Home > Trending on TAP > April 2017 > Epigallocatechin-3-Gallate (EGCG) and Fat Oxidation: A Meta-Analysis

Epigallocatechin-3-Gallate (EGCG) and Fat Oxidation: A Meta-Analysis

4/11/2017 12:08:44 PM
Epigallocatechin-3-gallate (EGCG) is the primary catechin present in green tea (Camellia sinensis). EGCG has antioxidant, antibacterial, antidiabetic, and hypocholesterolemic effects. Thermogenic effects of EGCG have also been proposed, leading to its popular use as a weight-loss supplement. In the Journal of Nutritional Biochemistry (2016), Kapoor and colleagues published a systematic review and meta-analysis to evaluate whether EGCG can indeed increase energy expenditure and promote fat oxidation in humans. 
 
The meta-analysis included 8 clinical trials. The trials were either crossover design or placebo-controlled, the dosages of EGCG ranged from 270mg to 800mg per day, and the duration of the studies ranged from 2 to 12 weeks.
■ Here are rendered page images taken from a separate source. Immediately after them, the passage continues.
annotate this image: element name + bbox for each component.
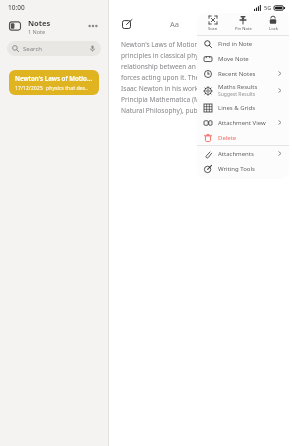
button[interactable]: Search [7,41,101,56]
staticText: Suggest Results [218,91,256,98]
staticText: Newton's Laws of Motio.... [15,74,93,82]
button[interactable]: Scan [199,13,227,35]
button[interactable]: Writing Tools [197,161,289,176]
button[interactable]: Checklist [196,16,212,32]
staticText: Maths Results [218,83,258,91]
staticText: 17/12/2025 [15,84,43,91]
staticText: Aa [170,19,179,29]
staticText: physics that des.. [46,84,88,91]
button[interactable]: Toggle sidebar [7,18,23,34]
button[interactable]: Recent Notes [197,66,289,81]
staticText: relationship between an o [121,62,202,71]
staticText: principles in classical phys [121,51,202,60]
staticText: Principia Mathematica (M [121,95,200,104]
staticText: 5G [264,4,272,11]
staticText: Isaac Newton in his work [121,84,200,93]
staticText: forces acting upon it. The [121,73,200,82]
staticText: Newton's Laws of Motion [121,40,199,49]
staticText: Natural Philosophy), publ [121,106,200,115]
staticText: Find in Note [218,40,253,48]
button[interactable]: Maths Results [197,81,289,100]
button[interactable]: Lock [259,13,287,35]
staticText: Attachments [218,150,254,158]
staticText: Attachment View [218,119,266,127]
button[interactable]: Compose new note [119,16,135,32]
staticText: Recent Notes [218,70,256,78]
staticText: Delete [218,134,237,142]
button[interactable]: More options [85,18,101,34]
button[interactable]: Pin Note [229,13,257,35]
staticText: Lines & Grids [218,104,256,112]
button[interactable]: Text format [166,16,182,32]
button[interactable]: Move Note [197,51,289,66]
staticText: 10:00 [8,3,25,12]
button[interactable]: Attachments [197,146,289,161]
button[interactable]: Find in Note [197,36,289,51]
staticText: Notes [28,18,51,28]
button[interactable]: Attachment View [197,115,289,130]
staticText: Scan [208,26,218,32]
staticText: 1 Note [28,28,46,35]
button[interactable]: Newton's Laws of Motio.... [9,70,99,95]
staticText: Move Note [218,55,249,63]
button[interactable]: Lines & Grids [197,100,289,115]
staticText: Pin Note [235,26,252,32]
staticText: Lock [269,26,278,32]
staticText: Writing Tools [218,165,255,173]
staticText: Search [23,45,42,53]
button[interactable]: Delete [197,130,289,145]
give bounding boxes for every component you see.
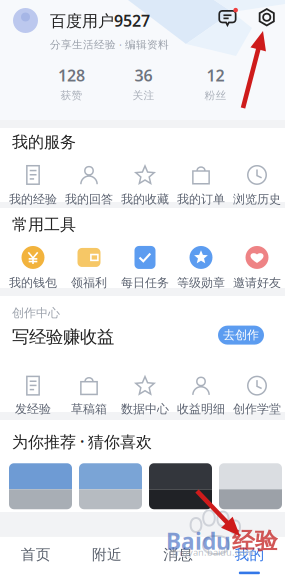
staticText: 我的钱包: [9, 276, 57, 290]
staticText: 发经验: [15, 402, 51, 416]
staticText: 128: [58, 65, 85, 86]
staticText: 收益明细: [177, 402, 225, 416]
staticText: 创作中心: [12, 306, 60, 320]
button[interactable]: 收益明细: [173, 375, 229, 416]
staticText: 12: [206, 65, 224, 86]
button[interactable]: [9, 463, 72, 509]
staticText: 我的: [234, 546, 264, 564]
staticText: 首页: [21, 546, 51, 564]
staticText: 关注: [132, 89, 154, 102]
staticText: 去创作: [223, 328, 259, 342]
staticText: 百度用户9527: [50, 10, 150, 31]
staticText: 每日任务: [121, 276, 169, 290]
staticText: 我的经验: [9, 192, 57, 207]
button[interactable]: 头像: [13, 8, 38, 33]
button[interactable]: 消息: [142, 537, 214, 575]
staticText: 我的订单: [177, 192, 225, 207]
staticText: 草稿箱: [71, 402, 107, 416]
button[interactable]: 创作学堂: [229, 375, 285, 416]
staticText: 为你推荐 · 猜你喜欢: [12, 431, 152, 452]
button[interactable]: 我的收藏: [117, 164, 173, 207]
button[interactable]: 等级勋章: [173, 246, 229, 290]
staticText: 邀请好友: [233, 276, 281, 290]
button[interactable]: 我的经验: [5, 164, 61, 207]
button[interactable]: [149, 463, 212, 509]
button[interactable]: 数据中心: [117, 375, 173, 416]
button[interactable]: 领福利: [61, 246, 117, 290]
button[interactable]: 12: [180, 67, 252, 99]
staticText: 我的收藏: [121, 192, 169, 207]
staticText: 写经验赚收益: [12, 326, 114, 348]
staticText: 等级勋章: [177, 276, 225, 290]
button[interactable]: 128: [36, 67, 108, 99]
staticText: 创作学堂: [233, 402, 281, 416]
button[interactable]: 每日任务: [117, 246, 173, 290]
button[interactable]: [219, 463, 282, 509]
staticText: 获赞: [60, 89, 82, 102]
staticText: 附近: [92, 546, 122, 564]
staticText: 经验: [232, 527, 278, 555]
staticText: 粉丝: [204, 89, 226, 102]
button[interactable]: 邀请好友: [229, 246, 285, 290]
staticText: 我的回答: [65, 192, 113, 207]
staticText: 我的服务: [12, 132, 76, 152]
button[interactable]: 浏览历史: [229, 164, 285, 207]
button[interactable]: 去创作: [218, 326, 264, 345]
button[interactable]: 我的订单: [173, 164, 229, 207]
button[interactable]: 附近: [71, 537, 142, 575]
button[interactable]: [79, 463, 142, 509]
staticText: 数据中心: [121, 402, 169, 416]
staticText: 浏览历史: [233, 192, 281, 207]
button[interactable]: 36: [108, 67, 180, 99]
staticText: 分享生活经验 · 编辑资料: [50, 37, 169, 51]
button[interactable]: 草稿箱: [61, 375, 117, 416]
staticText: 消息: [163, 546, 193, 564]
staticText: jingyan.baidu.com: [172, 546, 254, 558]
button[interactable]: 消息: [218, 8, 238, 27]
button[interactable]: 我的钱包: [5, 246, 61, 290]
button[interactable]: 首页: [0, 537, 71, 575]
staticText: 常用工具: [12, 215, 76, 234]
button[interactable]: 我的回答: [61, 164, 117, 207]
staticText: Baidu: [166, 526, 231, 556]
button[interactable]: 我的: [214, 537, 285, 575]
button[interactable]: 设置: [250, 8, 276, 26]
staticText: 领福利: [71, 276, 107, 290]
staticText: 36: [134, 65, 152, 86]
button[interactable]: 发经验: [5, 375, 61, 416]
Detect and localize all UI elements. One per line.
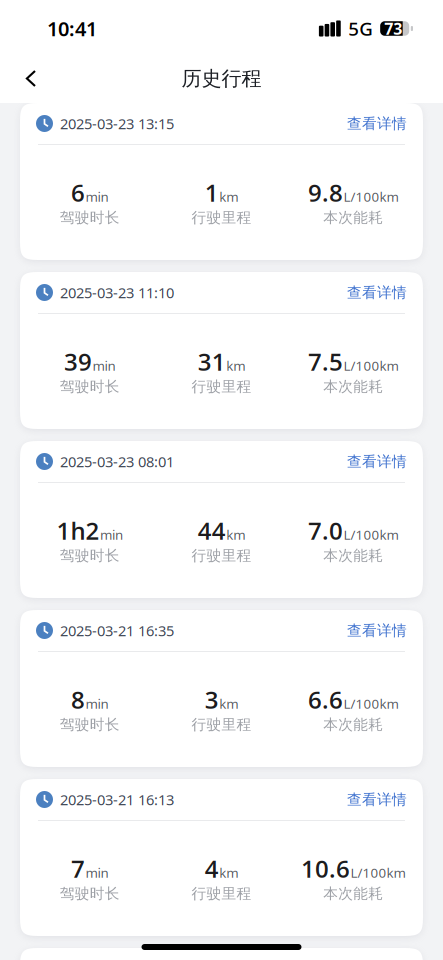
staticText: km bbox=[219, 188, 238, 205]
staticText: 本次能耗 bbox=[323, 378, 383, 396]
staticText: min bbox=[86, 188, 109, 205]
staticText: 2025-03-21 16:35 bbox=[60, 621, 174, 640]
staticText: km bbox=[226, 357, 245, 374]
staticText: 5G bbox=[348, 16, 373, 41]
staticText: 3 bbox=[205, 683, 219, 716]
button[interactable]: 查看详情 bbox=[347, 284, 407, 302]
staticText: 1 bbox=[205, 176, 219, 209]
staticText: 驾驶时长 bbox=[60, 547, 120, 565]
staticText: 查看详情 bbox=[347, 284, 407, 302]
staticText: km bbox=[219, 864, 238, 881]
staticText: min bbox=[86, 864, 109, 881]
staticText: L/100km bbox=[343, 526, 398, 543]
staticText: 39 bbox=[64, 345, 92, 378]
button[interactable]: Back bbox=[14, 59, 48, 98]
staticText: 本次能耗 bbox=[323, 547, 383, 565]
staticText: 行驶里程 bbox=[192, 716, 252, 734]
staticText: 10.6 bbox=[301, 852, 350, 885]
staticText: 4 bbox=[205, 852, 219, 885]
button[interactable]: 查看详情 bbox=[347, 790, 407, 808]
staticText: km bbox=[226, 526, 245, 543]
staticText: 1h2 bbox=[57, 514, 100, 547]
staticText: 历史行程 bbox=[182, 66, 262, 91]
staticText: 31 bbox=[198, 345, 226, 378]
staticText: 行驶里程 bbox=[192, 378, 252, 396]
staticText: km bbox=[219, 695, 238, 712]
button[interactable]: 查看详情 bbox=[347, 622, 407, 640]
staticText: 驾驶时长 bbox=[60, 378, 120, 396]
staticText: 行驶里程 bbox=[192, 209, 252, 227]
staticText: 44 bbox=[198, 514, 226, 547]
staticText: min bbox=[93, 357, 116, 374]
staticText: 9.8 bbox=[308, 176, 343, 209]
staticText: 查看详情 bbox=[347, 452, 407, 470]
staticText: 2025-03-23 13:15 bbox=[60, 114, 174, 133]
staticText: 本次能耗 bbox=[323, 885, 383, 903]
button[interactable]: 查看详情 bbox=[347, 114, 407, 132]
staticText: 8 bbox=[71, 683, 85, 716]
staticText: 查看详情 bbox=[347, 790, 407, 808]
staticText: 73 bbox=[384, 18, 402, 39]
staticText: 7.0 bbox=[308, 514, 343, 547]
staticText: 7 bbox=[71, 852, 85, 885]
staticText: 查看详情 bbox=[347, 114, 407, 132]
staticText: L/100km bbox=[343, 695, 398, 712]
staticText: 2025-03-23 11:10 bbox=[60, 283, 174, 302]
staticText: min bbox=[86, 695, 109, 712]
staticText: 驾驶时长 bbox=[60, 885, 120, 903]
staticText: 6 bbox=[71, 176, 85, 209]
staticText: L/100km bbox=[350, 864, 405, 881]
staticText: 行驶里程 bbox=[192, 547, 252, 565]
staticText: 行驶里程 bbox=[192, 885, 252, 903]
staticText: 本次能耗 bbox=[323, 209, 383, 227]
staticText: 驾驶时长 bbox=[60, 716, 120, 734]
staticText: min bbox=[100, 526, 123, 543]
staticText: L/100km bbox=[343, 357, 398, 374]
staticText: 本次能耗 bbox=[323, 716, 383, 734]
staticText: 6.6 bbox=[308, 683, 343, 716]
staticText: 2025-03-21 16:13 bbox=[60, 790, 174, 809]
button[interactable]: 查看详情 bbox=[347, 452, 407, 470]
staticText: 10:41 bbox=[47, 15, 97, 42]
staticText: 驾驶时长 bbox=[60, 209, 120, 227]
staticText: 7.5 bbox=[308, 345, 343, 378]
staticText: 2025-03-23 08:01 bbox=[60, 452, 174, 471]
staticText: L/100km bbox=[343, 188, 398, 205]
staticText: 查看详情 bbox=[347, 622, 407, 640]
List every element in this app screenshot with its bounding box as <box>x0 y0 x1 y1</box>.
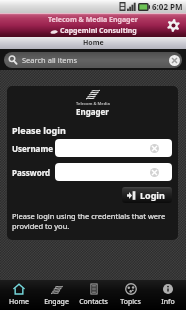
button[interactable]: Clear search <box>169 55 180 66</box>
button[interactable] <box>55 163 172 181</box>
staticText: Contacts <box>79 297 108 307</box>
staticText: Username <box>12 143 55 154</box>
button[interactable]: Settings <box>165 17 182 34</box>
staticText: Login <box>140 189 165 201</box>
staticText: Home <box>83 38 104 48</box>
button[interactable]: Contacts <box>75 280 112 310</box>
staticText: Telecom & Media <box>76 101 110 106</box>
staticText: Please login <box>12 124 66 136</box>
staticText: Capgemini Consulting <box>60 26 137 36</box>
button[interactable]: Engage <box>38 280 75 310</box>
staticText: Password <box>12 167 55 178</box>
button[interactable]: Search all items <box>4 52 182 68</box>
button[interactable]: Info <box>149 280 186 310</box>
staticText: 6:02 PM <box>152 1 183 12</box>
button[interactable]: Home <box>0 280 38 310</box>
staticText: Engage <box>44 297 69 307</box>
staticText: Engager <box>76 106 109 117</box>
button[interactable]: Login <box>122 187 172 203</box>
staticText: Topics <box>120 297 141 307</box>
staticText: Info <box>161 297 175 307</box>
staticText: Search all items <box>22 55 78 65</box>
button[interactable]: Topics <box>112 280 149 310</box>
staticText: Home <box>9 297 29 307</box>
staticText: Telecom & Media Engager <box>48 15 138 25</box>
button[interactable] <box>55 139 172 157</box>
staticText: Please login using the credentials that … <box>12 211 170 231</box>
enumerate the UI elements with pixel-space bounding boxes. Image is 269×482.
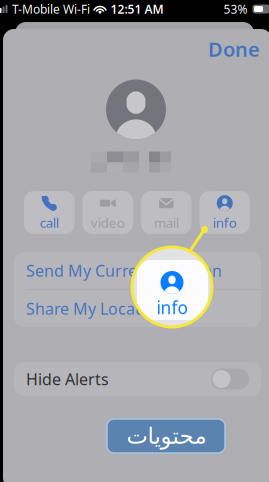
button[interactable]: info [200,191,250,234]
button[interactable]: mail [141,191,192,234]
staticText: video [91,214,125,231]
button[interactable]: call [24,191,74,234]
staticText: T-Mobile Wi-Fi [12,1,90,17]
staticText: Share My Location [26,298,165,319]
staticText: info [213,214,237,231]
button[interactable]: Hide Alerts [14,362,261,396]
staticText: محتويات [126,423,206,449]
staticText: Hide Alerts [26,368,109,390]
staticText: info [156,296,188,319]
staticText: mail [154,214,179,231]
staticText: call [40,214,59,231]
button[interactable]: video [82,191,133,234]
staticText: 53% [224,1,248,17]
staticText: Send My Current Location [26,260,222,281]
button[interactable]: Send My Current Location [14,252,261,289]
staticText: Done [208,36,260,62]
staticText: 12:51 AM [110,1,164,17]
button[interactable]: Done [207,35,261,63]
button[interactable]: Share My Location [14,290,261,327]
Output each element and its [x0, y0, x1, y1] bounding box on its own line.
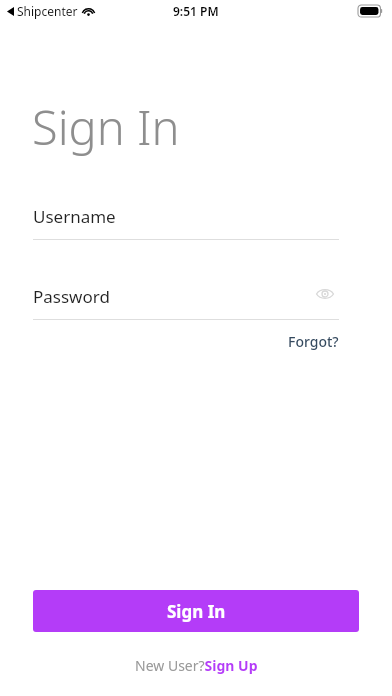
button[interactable]: Forgot?: [272, 328, 339, 354]
staticText: Sign In: [167, 600, 226, 623]
staticText: Shipcenter: [17, 3, 78, 19]
staticText: Password: [33, 285, 110, 308]
button[interactable]: Password: [33, 280, 339, 320]
button[interactable]: New User?Sign Up: [131, 654, 262, 677]
button[interactable]: Username: [33, 200, 339, 240]
button[interactable]: Sign In: [33, 590, 359, 632]
button[interactable]: Show password: [311, 280, 339, 308]
staticText: Sign In: [32, 95, 180, 159]
staticText: New User?Sign Up: [135, 656, 258, 675]
staticText: Username: [33, 205, 116, 228]
staticText: Forgot?: [288, 332, 339, 351]
staticText: 9:51 PM: [173, 3, 219, 19]
button[interactable]: Back to Shipcenter: [7, 3, 95, 19]
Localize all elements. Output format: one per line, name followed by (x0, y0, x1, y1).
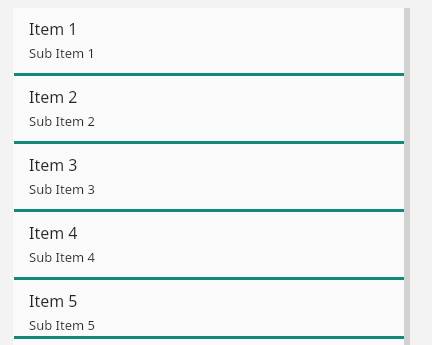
staticText: Item 2 (29, 86, 78, 108)
staticText: Sub Item 3 (29, 180, 95, 198)
staticText: Sub Item 5 (29, 316, 95, 334)
button[interactable]: Item 2 (13, 76, 410, 141)
button[interactable]: Item 5 (13, 280, 410, 336)
staticText: Item 1 (29, 18, 78, 40)
button[interactable]: Item 3 (13, 144, 410, 209)
staticText: Sub Item 4 (29, 248, 95, 266)
staticText: Item 3 (29, 154, 78, 176)
button[interactable]: Item 4 (13, 212, 410, 277)
staticText: Sub Item 1 (29, 44, 95, 62)
staticText: Sub Item 2 (29, 112, 95, 130)
staticText: Item 4 (29, 222, 78, 244)
staticText: Item 5 (29, 290, 78, 312)
button[interactable]: Item 1 (13, 8, 410, 73)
Outcome measures included energy expenditure (calories required over 24 hours at rest), respiratory quotient (ratio of carbon dioxide exhaled to oxygen inhaled), fat oxidation rate, body mass index, waist circumference, and total body fat mass.
 
The pooled effects of EGCG supplementation on respiratory quotient and energy expenditure were statistically significant. Compared with placebo, the mean difference (MD) for respiratory quotient was −.02 (95% CI, −.04 to 0.0; p=.01) and the MD for energy expenditure was 158kJ/d (95% CI, 4.72-311.38; p=.04). No greater effect was seen for higher than lower dosages of EGCG. Effects on other outcome measures did not reach statistical significance.
 
The effect sizes reported in this meta-analysis were small, raising the question of their clinical relevance. The authors conclude, nevertheless, that the reported effects on energy expenditure could reflect an increase in metabolic rate and improvement in fat oxidation. They suggest that EGCG may be of mild benefit to metabolism when given at a dosage as low as 300mg per day.
 
Reference: Kapoor MP, Sugita M, Fukuzawa Y, Okubo T. Physiological effects of epigallocatechin-3-gallate (EGCG) on energy expenditure for prospective fat oxidation in humans: A systematic review and meta-analysis. J Nutr Biochem. 2016;431-10.